Not only does Jack speak authentically, but Donoghue has burdened him (and by proxy herself) further by supposing the boy has lived his entire life in the confines of a large storage shed doubling as an apartment. Jack and his mother are being held captive by Old Nick, an eerily authentic character somewhere between a vagrant and a psychopath. Jack’s perception of reality is flawed by his inability to distinguish what is real from the imaginary, a line blurred further by his mother’s efforts to create any semblance of normalcy in his life. For example, he refers to many household objects as capitalized, article-less “people” i.e. Table, Carpet. Donoghue does a masterful job of making her reader believe Jack’s perception of the world around him – that everything outside his “outer space” or something from television, and that the universe consists solely of the four walls around him.
*SPOILERS AHEAD*
Perhaps the most impressive part of Room is the challenge Donoghue sets herself once Jack escapes into the real world. To be forced to see the everyday with virgin eyes is quite the revelation. Everything from grass to seagulls to chewing gum needs an explanation and a sensory description from Jack. Even mired in all these details, the book goes by so quickly. I would’ve gladly read another 400 pages, and while a sequel would be frivolous and harmful to the text, I can’t deny I’d read it in a heartbeat if I found it on the shelf.  The mother character is really a fascinating study as well. She tries so hard to be good to Jack, but inevitably people wonder: why didn’t she ask Old Nick to give him away?
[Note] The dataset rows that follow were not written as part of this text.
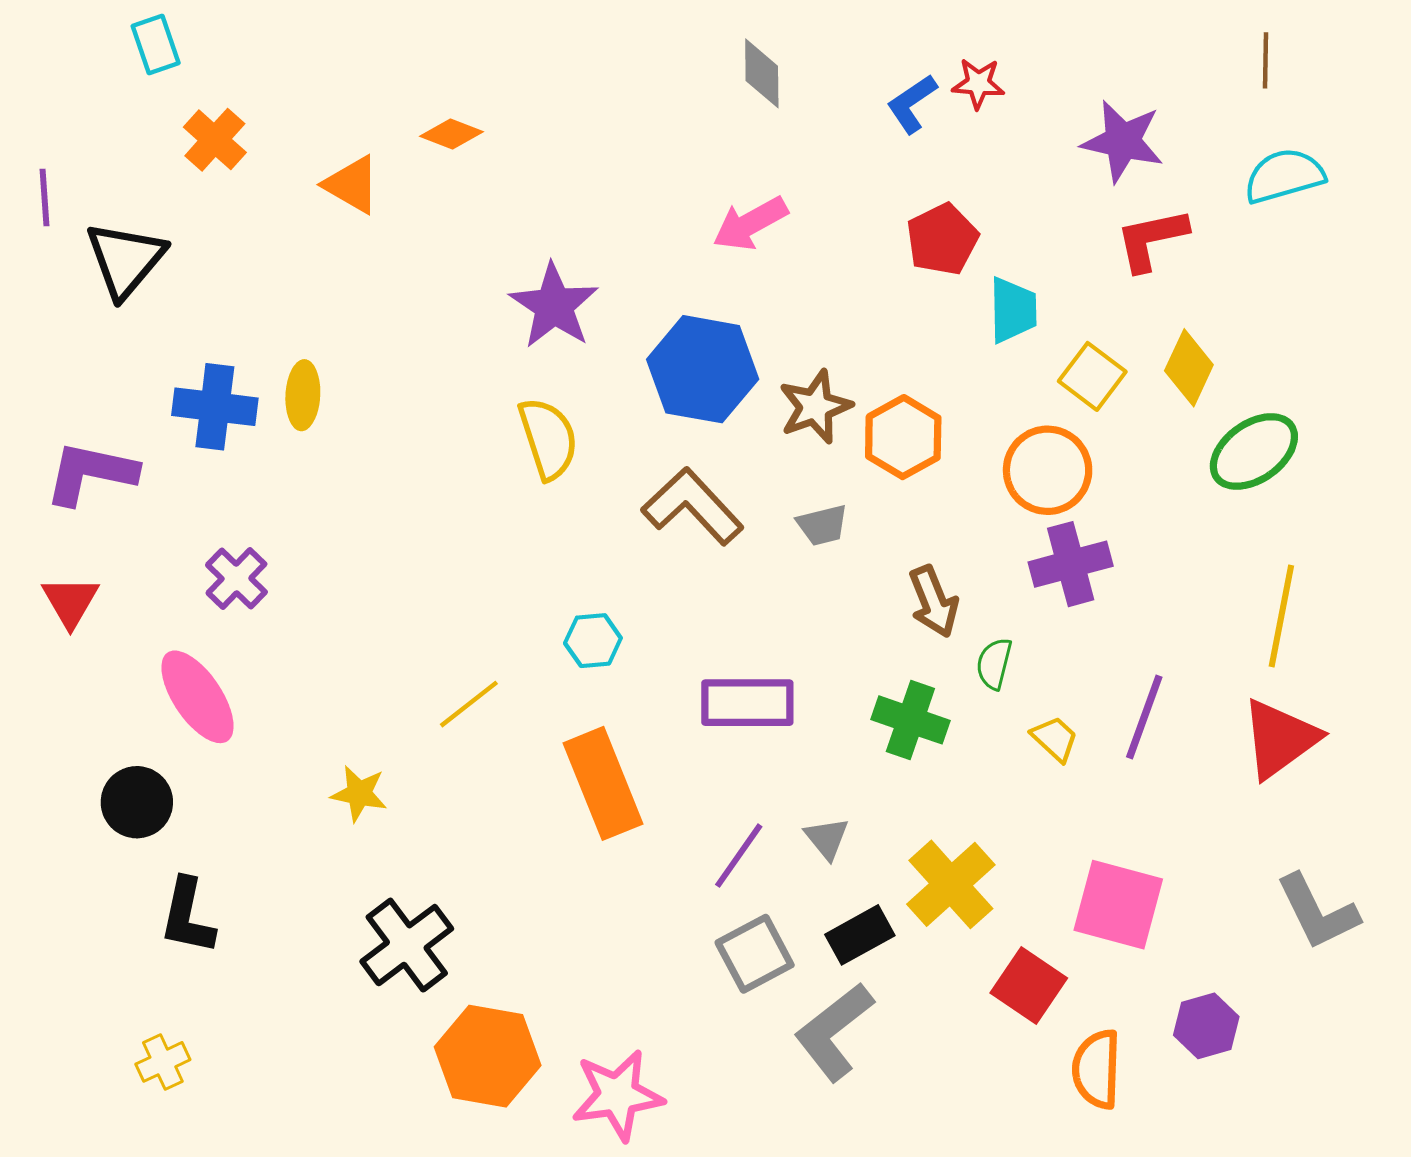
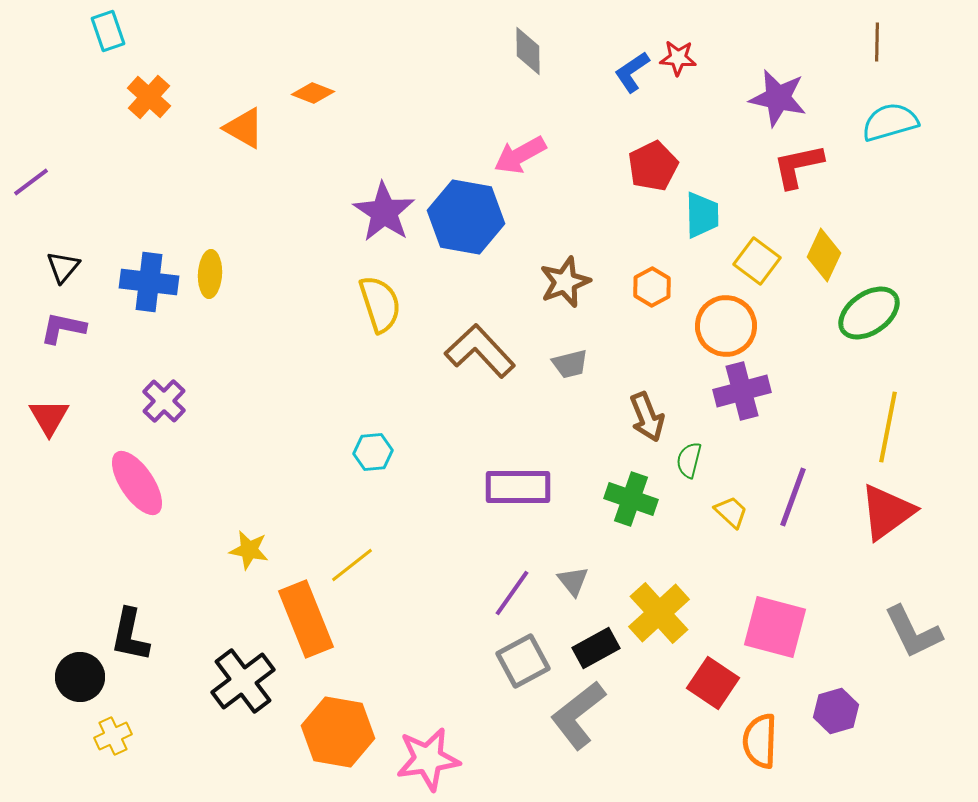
purple line: (45, 197) -> (31, 182), moved, turned 57
black triangle: (125, 260) -> (63, 267), moved, size x0.6
blue hexagon: (703, 369) -> (466, 217), moved
orange hexagon: (903, 437) -> (652, 287), moved, size x0.7
purple L-shape: (91, 473) -> (63, 328), size x0.7
cyan hexagon: (593, 641) -> (373, 452), moved
yellow line: (469, 704) -> (352, 565), moved
orange rectangle: (603, 783) -> (306, 619), moved
black circle: (137, 802) -> (80, 677), moved
black cross: (407, 945) -> (243, 681), moved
Was it selfish of her to keep a child in her confines chiefly to prolong her sanity? It’s really hard to say. There’s a few moments when mother and son are recovering in the hospital after Jack’s escape, and she lays into him pretty good about things that seem so obvious to her but that he has no understanding of, like being able to bathe separately, or sleeping apart. I was relieved to see Ma not be depicted as the perfect mother; it made me relate to her a lot better.
This novel was that rare breed of prose that reminds you there are still new things to be done, provided you’re creative and talented enough to execute them. Simply stunning.